# DATA FOR ANALYSIS

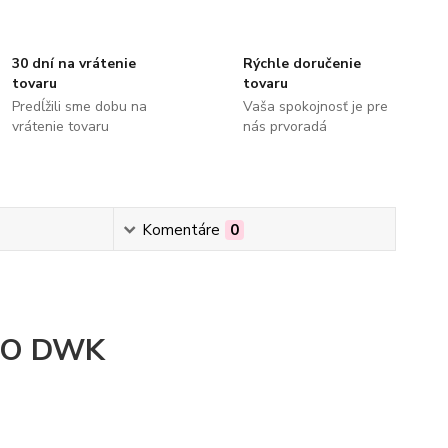
30 dní na vrátenie
Rýchle doručenie
tovaru
tovaru
Predĺžili sme dobu na
Vaša spokojnosť je pre
vrátenie tovaru
nás prvoradá
Komentáre
0
KRO DWK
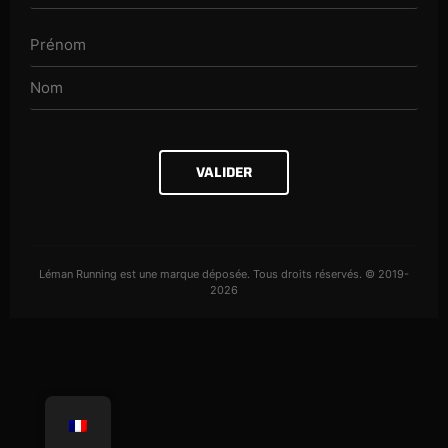
VALIDER
Léman Running est une marque déposée. Tous droits réservés. © 2019-
2026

# TASK STATEMENT
When you reach an image, pass over it, and retype all other material exactly.

# RESPONSE FOR THIS EXERCISE
30 dní na vrátenie
Rýchle doručenie
tovaru
tovaru
Predĺžili sme dobu na
Vaša spokojnosť je pre
vrátenie tovaru
nás prvoradá
Komentáre
0
KRO DWK
VALIDER
Léman Running est une marque déposée. Tous droits réservés. © 2019-
2026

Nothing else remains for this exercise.